Painted in the same International Orange as the mother ship, the smaller support vessels have their own dedicated facilities. These include tailored lifting and securing equipment, power outlets to charge batteries and warm the engines, and facilities for refuelling.
All the vessels have been engineered to be just as strong, reliable and capable in their roles as the Nuyina, operating in temperatures as low as −30°C and up to 45°C.
Two four-tonne aluminium personnel transfer tenders transport up to eight expeditioners and 150 kg of baggage from the ship to Antarctic stations. Small cranes lower the 8.2 m craft over the side of the ship with people and cargo already loaded. The tenders are powered by two five-cylinder diesel engines for speed and control.
There is a third passenger tender at the stern. It's located at the back of the ship so it can access the pool of open water behind the ship when it’s locked in ice. This is important for safe helicopter operations and to support deployments of some scientific equipment.
A dedicated science tender (see video below) adds an additional research capability that works independently or together with the Nuyina’s scientific systems.

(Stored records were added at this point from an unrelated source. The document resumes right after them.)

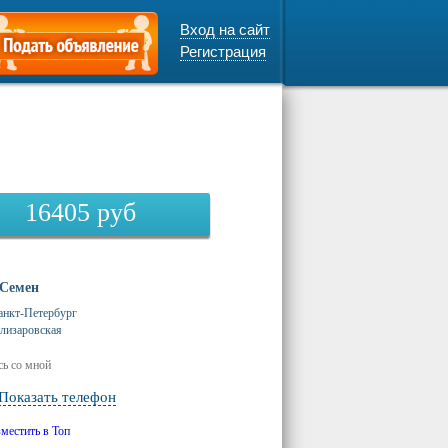
Вход на сайт
Регистрация
16405
руб
Семен
анкт-Петербург
лизаровская
ь со мной
Показать телефон
зместить в Топ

The vessel has its own state-of-the-art equipment for marine and geoscience work in open water and ice. This includes a sound velocity profiler for oceanographic work and moon pool for the deployment of instruments through the hull, even in rough seas. It has a multibeam bathymetric echo sounder to map the sea floor, including in shallow uncharted areas where it could be dangerous to sail Nuyina.
The tender can also tow scientific equipment and small trawl nets, and its small crane (known as a side davit) can launch scientific instruments over the side.
The 10.3 metre-long, 3.5 metre-wide vessel even has a few modern conveniences, including a heater, defroster, sink and toilet. It is operated by two crew and accommodates up to six personnel and 500 kilograms of cargo.
The hardest working vessels in the group are the two aluminium barges. As the key ship to shore connectors, the barges do all the heavy lifting of cargo used to sustain human life in Antarctica and build the stations of the future.
The barges can carry trucks loaded with shipping containers for a ‘load on, roll off’ operation. They are each capable of carrying more than 45 tonnes of cargo at a time. Shipping containers and other cargo can be loaded using cranes on the ship and at the station wharf.
The barges are 16.3 m long and 6.2 m wide. Each barge has two 448 kilowatt (600 horsepower) engines and a water jet propulsion system that provides greater manoeuvrability than propellers. This propulsion system means the barges don't have any external propellers or protrusions below the hull, so they can sit flat on the cargo holds’ hatch covers near the bow.
The barges can operate in calm seas and up to 50 knots of wind, at a speed of 8 knots. Their rubber fenders allow them to operate in grease ice, as they can nudge bergy bits out of the way.